Twitter is not real life, but it’s not too far away in the world of AI. With how quickly things are changing, Twitter is the place to go to find out the news — the latest Llama releases (or advance leaks), the coolest new demos (which may or may not be real), and of course the most recent RAG optimization techniques.
In the context of these announcements, someone is always eager to declare the news to be a game-changer — this is the thing that’s going to dramatically change how we build AI applications, while also erasing OpenAI’s moat in a single day and disrupting every incumbent software provider in the world. That’s a lot for a single model to accomplish!
We hate to rain on everyone’s parade, but most of these predictions are frankly unrealistic. Don’t get us wrong: Llama-3.1, Claude 3.5, and GPT-4o Mini were all big deals. Each one of them opened up new points in the design space for LLM applications.
The thing with AI, though, is that there is no silver bullet! No one improvement is going to change the world as we know it. Of course, LLMs did change the world — but even the GPT-3.5 API and ChatGPT were preceded by a steady stream of technical improvements to GPT-2, GPT-3, and so on. These wins were about distribution and awareness, not about a sudden shift in the technology. Since then, we’ve continued to see consistent (and impressive!) technical advances, but the reality is that building good AI applications is going to still be about compounding lots of small wins.
If you’ve been reading us for a while, this is really what we’ve been writing about on this blog for the better part of a year. We’ve written about how data matters, (again and again), how prompts don’t matter that much, how model choice matters, how evals matter, and how product definition matters (again). All of the lessons in those posts were directly derived from our experiences at RunLLM, as we put the pieces together to build a high-quality technical support assistant. None of these ideas are new!
But what’s become obvious to us is that no single thing that we can do — LLM fine-tuning, data cleaning & evaluation, data engineering, optimized search, etc. — is sufficient to build a good LLM application. It’s really the combination of all these things that creates high-enough quality to make something production-ready.
We believe that should affect the way that you build AI applications. Building a moat is not about finding some insurmountable advantage; it’s about compounding small, valuable wins. When looking to make improvements, there’s not just one possible solution. You need to understand the whole tooling stack in order to make consistent progress.
Data is king. We won’t belabor the point because we’ve made it so many times before, but AI systems are still garbage in, garbage out. If you don’t have good data and don’t have a good understanding of your data, you’re going to get bad results. That’s why we always start here!
More LLMs is often better. We like to joke an extra LLM call solves every problem, in the same way that all problems in computer science can be solved by another level of indirection. This is of course dangerous: You can quickly run up costs if you’re not careful. That said, thoughtfully breaking down your problem into multiple LLM calls can yield huge quality improvements.
Know how to measure. If you’re doing this right, you’re going to be experimenting with many different possible improvements to your application. Deploying them without a clear understanding of the impact of your changes is extremely dangerous. Unfortunately, generic LLM evaluations aren’t going to help you out here. We’ve built our own evaluation framework at RunLLM to circumvent this exact problem. (We’re hoping to open source this soon, so keep your eyes out!)
Model choice matters. Looking at all the impressive models that have come out, you might be tempted to say all models are the same. To some extent, this is true. The reality is that as you add more LLM calls, you’ll find that there are key differences in what models are good at, and those differences compound as you build more complex applications.
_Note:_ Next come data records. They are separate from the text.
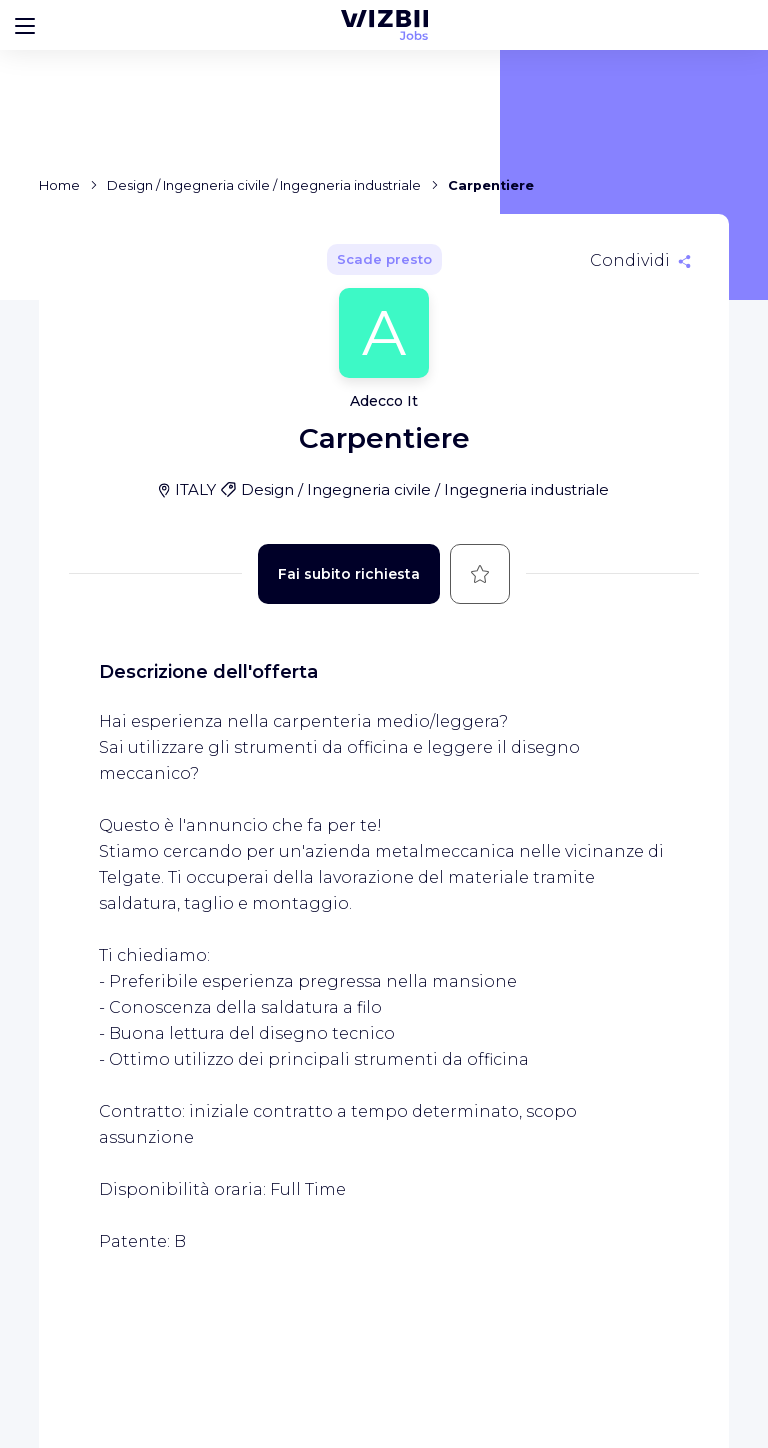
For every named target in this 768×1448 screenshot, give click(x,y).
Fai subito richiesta (349, 574)
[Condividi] (640, 261)
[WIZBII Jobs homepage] (384, 25)
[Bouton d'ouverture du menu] (25, 25)
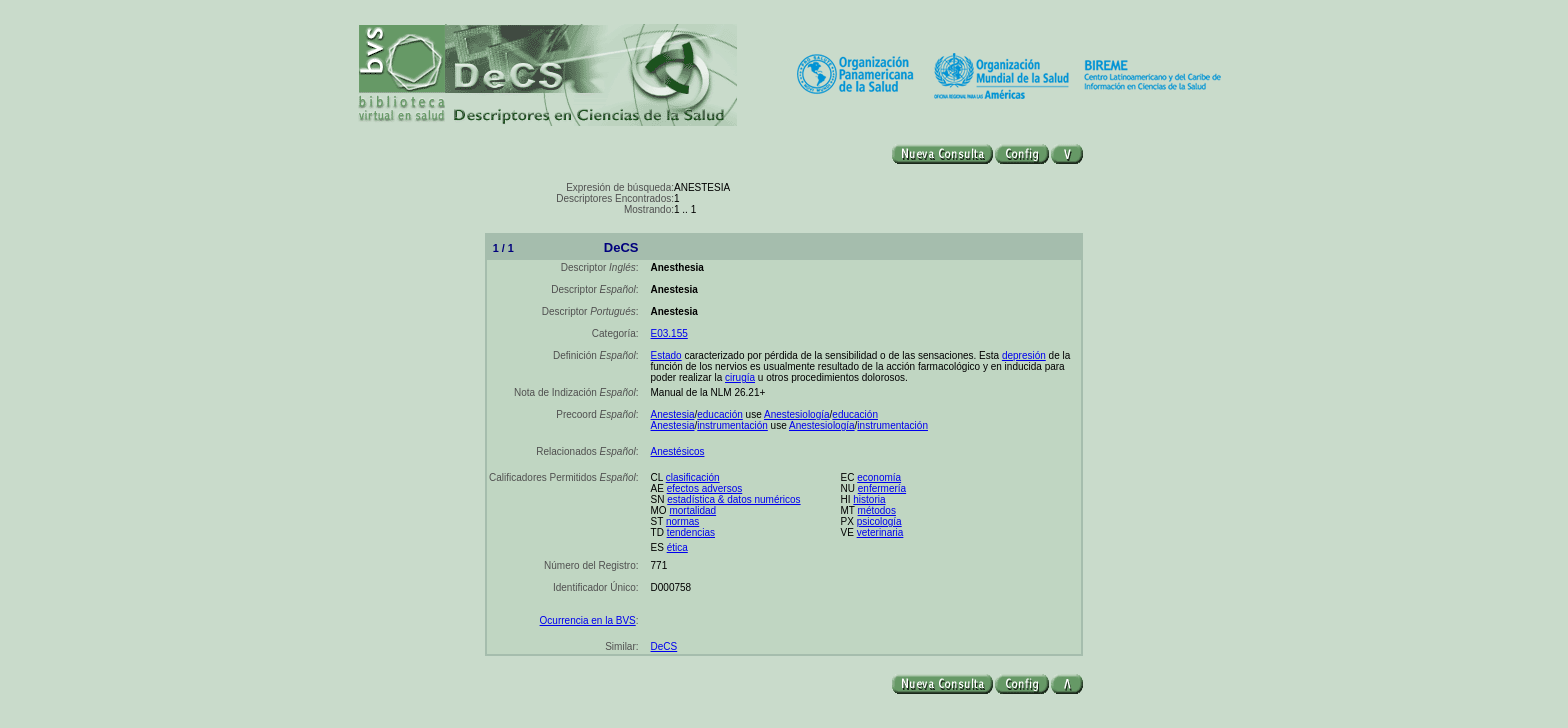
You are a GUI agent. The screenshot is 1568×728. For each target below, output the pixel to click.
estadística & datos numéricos (733, 499)
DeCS (664, 646)
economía (879, 477)
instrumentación (732, 425)
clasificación (693, 477)
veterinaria (880, 532)
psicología (879, 521)
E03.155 (669, 333)
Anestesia (673, 414)
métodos (877, 510)
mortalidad (692, 510)
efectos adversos (705, 488)
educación (720, 414)
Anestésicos (678, 451)
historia (869, 499)
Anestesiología (797, 414)
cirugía (740, 377)
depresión (1024, 355)
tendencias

Being able to understand where to use what model is part of why measurement is so important.
This list almost certainly isn’t comprehensive. These are lessons we’ve learned from our own experiences at RunLLM, but that means the choice of application and the nuances of our technical approach are going to affect the lessons here.
As a meta point, what’s clear is that you need to understand what options are on the table as you build something. For example, at RunLLM, we consider data engineering to be easy (if a little tedious), whereas changing our fine-tuning pipeline or adding LLM calls is like using a big hammer — we’ll do it, but we only turn to those solutions when simpler ones aren’t sufficiently.
Perhaps counterintuitively, we believe this makes our quality advantages more defensible, not less. Having a single magical advantage is great until someone else figures out your magic. With LLMs, quality is all about execution — focusing relentlessly on providing the best answers and iterating quickly. Having any one advantage competed away doesn’t make all that much of a difference.
If you only take one thing away from this post, it should be this: Don’t hang your hat on any one technology or any one approach. Things are changing so fast in this space that you’ll need to be nimble and adapt quickly. If you don’t build that muscle in the quieter times, it’s going to be difficult for you to keep up when things are crazy (which is always).